Over the winter between years 1 and 2 we will develop a sequential sampling plan for use of the drone-focused sampling method. Using the frameworks described by Heck et al. 2021 and the data gathered in season 1, we will establish the cumulative number of varroa in a sequential sampling of individual drones which when exceeded, an action threshold is reached and treatment would be recommended.
Aim 2 will involve active collaboration with farmers and cooperators to evaluate the utility and feasibility of the sampling method. Workshops will be held with cooperating organizations serving minority and veteran beekeepers, county beekeeping clubs, and summer meetings of larger-scale beekeepers and academics. During these workshops we will teach the drone-focused sampling method, using live demonstration when possible, and describe the logic and protocol for sequential sampling of drones for varroa infestation levels. Participants will be asked if the methods make sense, if the protocol seems like it will be easier than the methods they currently use for varroa sampling, and if the improvements are sufficient to increase the likelihood or frequency of their own sampling of their hives. For those willing to try the method on their own hives, we will ask how long the sampling process took, what their results were, and if they would use this method in the future.
During the final months of year 2 we will be writing 2 publications, one targeting a non-academic audience to be published in Bee Culture and the second will be published in an entomological or apicultural scientific journal, targeting an academic audience.
In both May and June, the earliest two varroa mite sample months, drone sampling identified more colonies with mites than alcohol wash sampling did. In May, the mean number of mites per 30 drones was 0.8 which when scaled to 100 drones, is 2.64 mites per 100 drones. In comparison, the alcohol washes counted 0.44 mites per 100 bees, 6-fold fewer than with the drone sampling. In June that average was 7.27 mites per 100 drones sampled and 0.96 mites per 100 bees in an alcohol wash, a more than 7-fold difference. Clearly the mites are more abundant on drones than on workers.

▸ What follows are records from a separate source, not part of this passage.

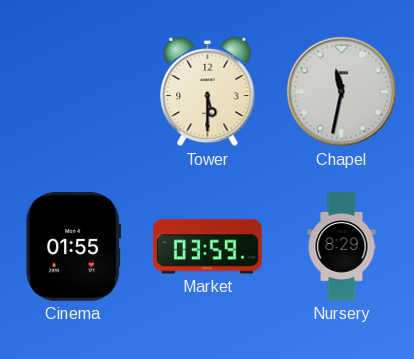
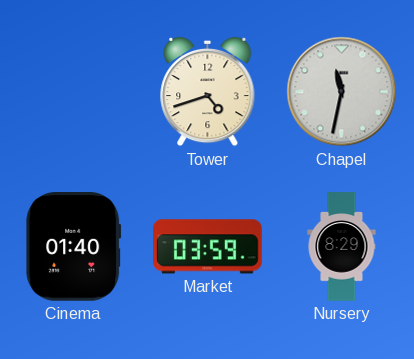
Tower: 5:30 -> 4:42
Cinema: 01:55 -> 01:40
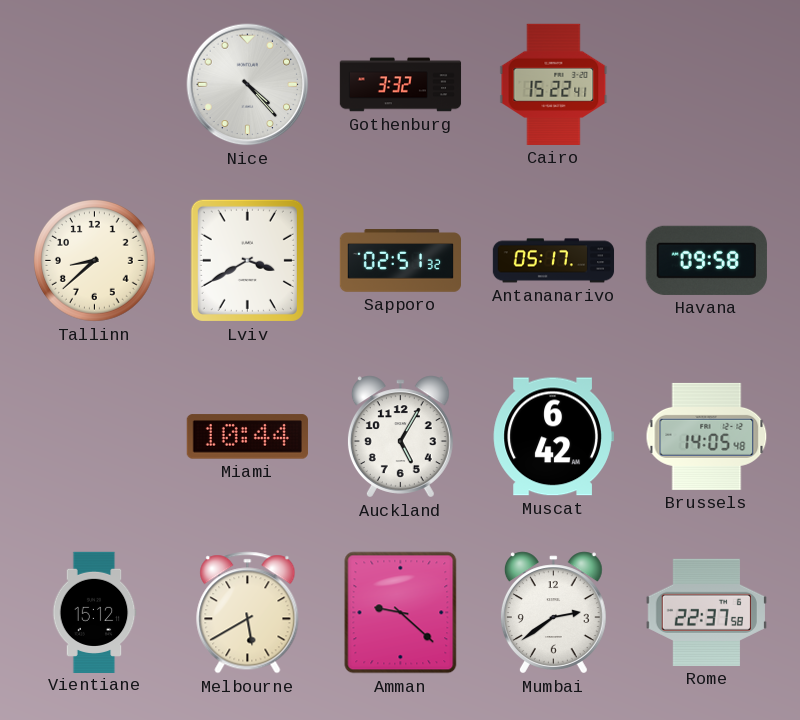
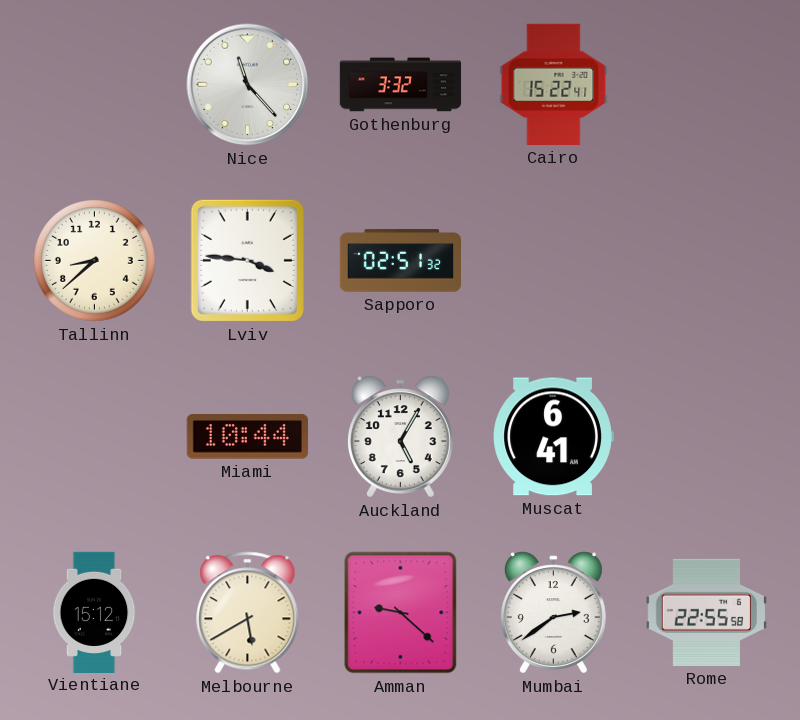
Nice: 4:23 -> 11:23
Lviv: 3:40 -> 3:46
Antananarivo: 05:17 -> none
Havana: 09:58 -> none
Muscat: 6:42 -> 6:41
Brussels: 14:05 -> none
Rome: 22:37 -> 22:55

The number of mites sampled by drone sampling in June was positively related to and predictive of the numbers of mites sampled via alcohol washes in July and August. For the July comparison, the P-value for the regression of June drone samples and July alcohol washes was 0.001 and for August that regression was not significant (p = 0.08), though the regression was still showing a positive relationship between early season drone sampling and later season alcohol washes.
The number of drones found with multiple mites increased as the summer progressed. In May no drones with multiple mites were sampled. In June and July, 17 drones ( ~1% of the total sampled) carried 2,3, or 4 mites and in August 32 drones (3.5% of the total) carried multiple mites.
These results support the original premise of this project; that the varroa mites are much more abundant on drones than on workers and that sampling of drones early in the season will be predictive of mite levels in the colony later in the season. Simalarly, we saw patterns of varroa abundance through the summer that match those typically observed in hives throughout the norther hemisphere; that they begin the summer quite low in abundance and gradually increase into the fall.
The drone sampling was much more difficult and time consuming than the alcohol washes and the relationship betwen early season drone samples and the later season samples had significant variability, reducing the predictive value of the early season samples. Drone sampling took approximately 30 minutes per hive to accomplish because drones were often difficult to find in sufficient numbers. As we develop a sequential sampling protocol for drone sampling the numbers of drones needed in each sample will likely shrink, partly addressing this challenge.